Why I Don’t Use Hip Bone for Neck Fusion
- Hip pain can be as bad as the neck surgery
- Rarely would hip bone need to be used
- Studies show in most cases hip bone on advantage
Why we don’t use hip (iliac crest) bone for fusing the cervical spine
A persons hip bone or iliac crest bone is still commonly used by some surgeons as graft bone to be placed in the disc space following anterior cervical discectomy and fusion (ACDF) surgery. The use of this bone graft as a spacer following ACDF is often used along with a plate in order to hold the spine stable as the bone fusion takes place. Advancements in this plate technology as well as our ability to prepare donor bone for fusion implantation has allowed many surgeons to avoid taking the hip bone for use as a graft. Using donor bone with or without cervical plates has resulted in similar fusion results with our patients and we thereby have avoided the problems and pain associated with acquiring the hip bone at the time of surgery.

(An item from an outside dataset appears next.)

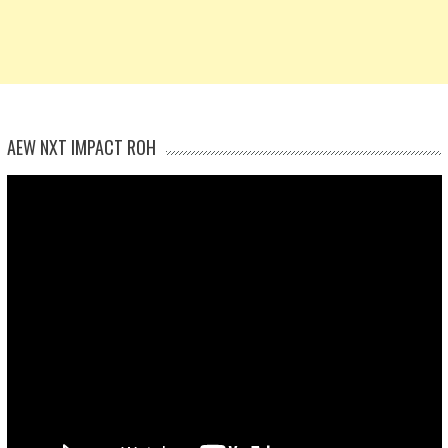
AEW NXT IMPACT ROH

These advances and other factors regarding your surgery and what type of implants will be used will be discussed with you by your neurosurgeon prior to surgery. Listed below is abstract or a summary of an article written by Jeff S. Silber, MD, etal, which relates his findings of long term hip pain which may occur after the hip bone is taken for ACDF surgery. There are many scientific articles that are written regarding this issue and your neurosurgeon can help answer any question you may have. This abstract findings along with other articles and the many years of experience of our neurosurgeons operating on thousands of patients has led us to our current standard of practice which is not to take the hip bone. Each patient, however, will have their own individual needs and requirements if surgery is indicated and therefore we treat every patient individually.

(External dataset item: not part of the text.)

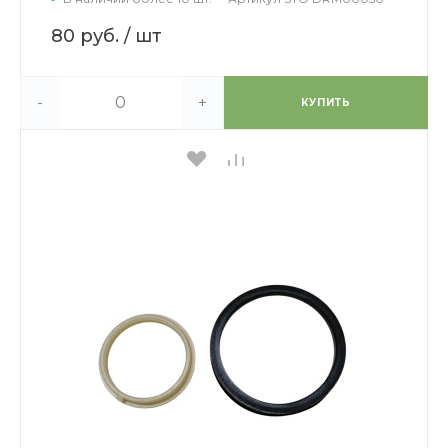
80 руб.
/ шт
-
+
КУПИТЬ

Donor Site Morbidity After Anterior Iliac Crest Bone Harvest for Single-Level Anterior Cervical Discectomy and Fusion
Jeff S. Silber, MD; D. Greg Anderson, MD ; Scott D. Daffner, MD ; Brian T. Brislin, MD ; J. Martin Leland, BA ; Alan S. Hilibrand, MD ; Alexander R. Vaccaro, MD ; Todd J. Albert, MD 2003; 28(2):134-139,
This retrospective, questionnaire-based investigation evaluated iliac crest bone graft (ICBG) site morbidity in patients having undergone a single-level anterior cervical discectomy and fusion (ACDF) procedure performed by a single surgeon (T.J.A.).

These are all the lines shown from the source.